During handling of the above exception, another exception occurred:

Traceback (most recent call last):
  File "/backend/dask/bin.runfiles/rules_python~~pip~pypi_312_distributed_py3_none_any_0b9c0ebc/site-packages/distributed/protocol/pickle.py", line 60, in dumps
    result = pickle.dumps(x, **dump_kwargs)
             ^^^^^^^^^^^^^^^^^^^^^^^^^^^^^^
_pickle.PicklingError: Can't pickle <function docling_extract_and_split at 0x7f8e507196c0>: it's not the same object as backend.dask.src.events.data_extractors.docling_extract_and_split

During handling of the above exception, another exception occurred:

Traceback (most recent call last):
  File "/backend/dask/bin.runfiles/rules_python~~pip~pypi_312_distributed_py3_none_any_0b9c0ebc/site-packages/distributed/protocol/pickle.py", line 65, in dumps
    pickler.dump(x)
_pickle.PicklingError: Can't pickle <function docling_extract_and_split at 0x7f8e507196c0>: it's not the same object as backend.dask.src.events.data_extractors.docling_extract_and_split

During handling of the above exception, another exception occurred:

Traceback (most recent call last):
  File "/backend/dask/bin.runfiles/rules_python~~pip~pypi_312_distributed_py3_none_any_0b9c0ebc/site-packages/distributed/protocol/pickle.py", line 77, in dumps
    result = cloudpickle.dumps(x, **dump_kwargs)
             ^^^^^^^^^^^^^^^^^^^^^^^^^^^^^^^^^^^
  File "/backend/dask/bin.runfiles/rules_python~~pip~pypi_312_cloudpickle_py3_none_any_c8c5a442/site-packages/cloudpickle/cloudpickle.py", line 1537, in dumps
    cp.dump(obj)
  File "/backend/dask/bin.runfiles/rules_python~~pip~pypi_312_cloudpickle_py3_none_any_c8c5a442/site-packages/cloudpickle/cloudpickle.py", line 1303, in dump
    return super().dump(obj)
           ^^^^^^^^^^^^^^^^^
TypeError: cannot pickle 'weakref.ReferenceType' object

This looks like some race condition and not as a cause for original error though

I identified the problematic line of code.

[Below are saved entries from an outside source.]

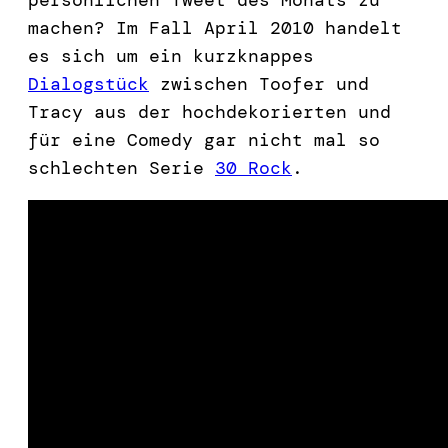
machen? Im Fall April 2010 handelt
es sich um ein kurzknappes
Dialogstück
zwischen Toofer und
Tracy aus der hochdekorierten und
für eine Comedy gar nicht mal so
schlechten Serie
30 Rock
.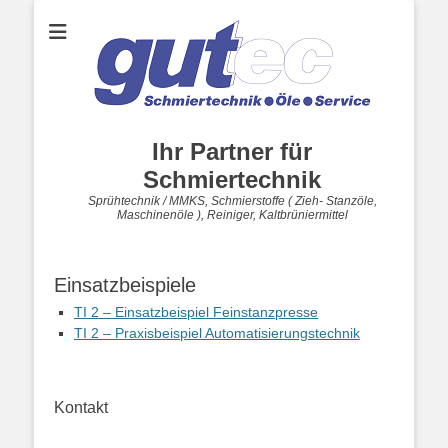
Ihr Partner für
Schmiertechnik
Sprühtechnik / MMKS, Schmierstoffe ( Zieh- Stanzöle,
Maschinenöle ), Reiniger, Kaltbrüniermittel
Einsatzbeispiele
TI 2 – Einsatzbeispiel Feinstanzpresse
TI 2 – Praxisbeispiel Automatisierungstechnik
Kontakt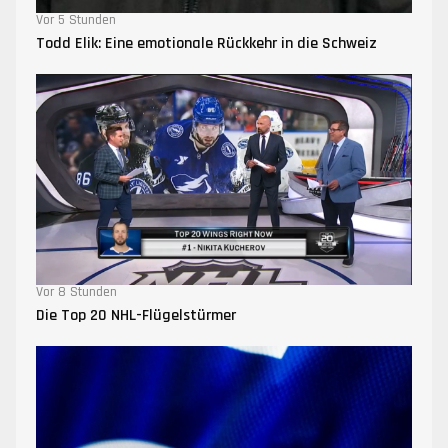
Vor 5 Stunden
Todd Elik: Eine emotionale Rückkehr in die Schweiz
Vor 8 Stunden
Die Top 20 NHL-Flügelstürmer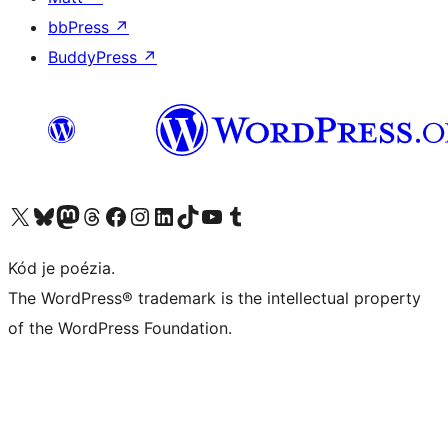
bbPress
↗
BuddyPress
↗
Navštívte náš účet na X (predtým Twitter)
Navštívte náš účet na platforme Bluesky
Navštívte náš účet na Mastodone
Navštívte náš účet na platforme Threads
Navštívte našu stránku na Facebooku
Navštívte náš účet Instagram
Navštívte náš účet LinkedIn
Navštívte náš účet na platforme TikTok
Navštívte náš kanál YouTube
Navštívte náš účet na platforme Tumblr
Kód je poézia.
The WordPress® trademark is the intellectual property
of the WordPress Foundation.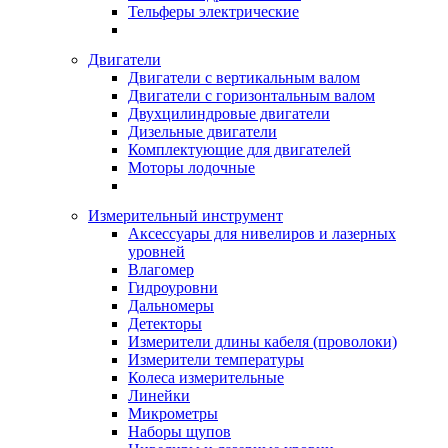
Тельферы электрические
Двигатели
Двигатели с вертикальным валом
Двигатели с горизонтальным валом
Двухцилиндровые двигатели
Дизельные двигатели
Комплектующие для двигателей
Моторы лодочные
Измерительный инструмент
Аксессуары для нивелиров и лазерных
уровней
Влагомер
Гидроуровни
Дальномеры
Детекторы
Измерители длины кабеля (проволоки)
Измерители температуры
Колеса измерительные
Линейки
Микрометры
Наборы щупов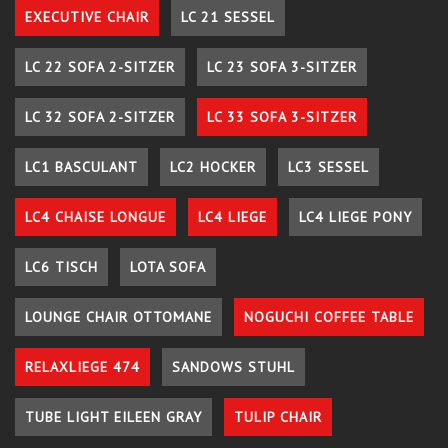
EXECUTIVE CHAIR
LC 21 SESSEL
LC 22 SOFA 2-SITZER
LC 23 SOFA 3-SITZER
LC 32 SOFA 2-SITZER
LC 33 SOFA 3-SITZER
LC1 BASCULANT
LC2 HOCKER
LC3 SESSEL
LC4 CHAISE LONGUE
LC4 LIEGE
LC4 LIEGE PONY
LC6 TISCH
LOTA SOFA
LOUNGE CHAIR OTTOMANE
NOGUCHI COFFEE TABLE
RELAXLIEGE 474
SANDOWS STUHL
TUBE LIGHT EILEEN GRAY
TULIP CHAIR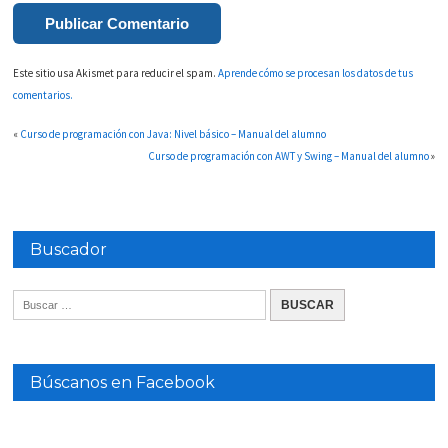
Este sitio usa Akismet para reducir el spam.
Aprende cómo se procesan los datos de tus
comentarios.
«
Curso de programación con Java: Nivel básico – Manual del alumno
Curso de programación con AWT y Swing – Manual del alumno
»
Buscador
Búscanos en Facebook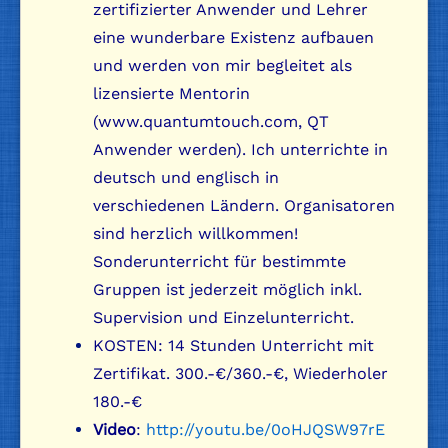
zertifizierter Anwender und Lehrer
eine wunderbare Existenz aufbauen
und werden von mir begleitet als
lizensierte Mentorin
(www.quantumtouch.com, QT
Anwender werden). Ich unterrichte in
deutsch und englisch in
verschiedenen Ländern. Organisatoren
sind herzlich willkommen!
Sonderunterricht für bestimmte
Gruppen ist jederzeit möglich inkl.
Supervision und Einzelunterricht.
KOSTEN: 14 Stunden Unterricht mit
Zertifikat. 300.-€/360.-€, Wiederholer
180.-€
Video
:
http://youtu.be/0oHJQSW97rE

It wasnt any of external dependencies and not even docling thread pool which i removed during testing. The problem was somehow caused by .persist() call which was stored as class attribute and used a bit later. Replacing it with .compute() stopped all random failures.
Other persist / dask.persist code never did this.

I ended up restructuring code and reducing the amount of .compute() layers.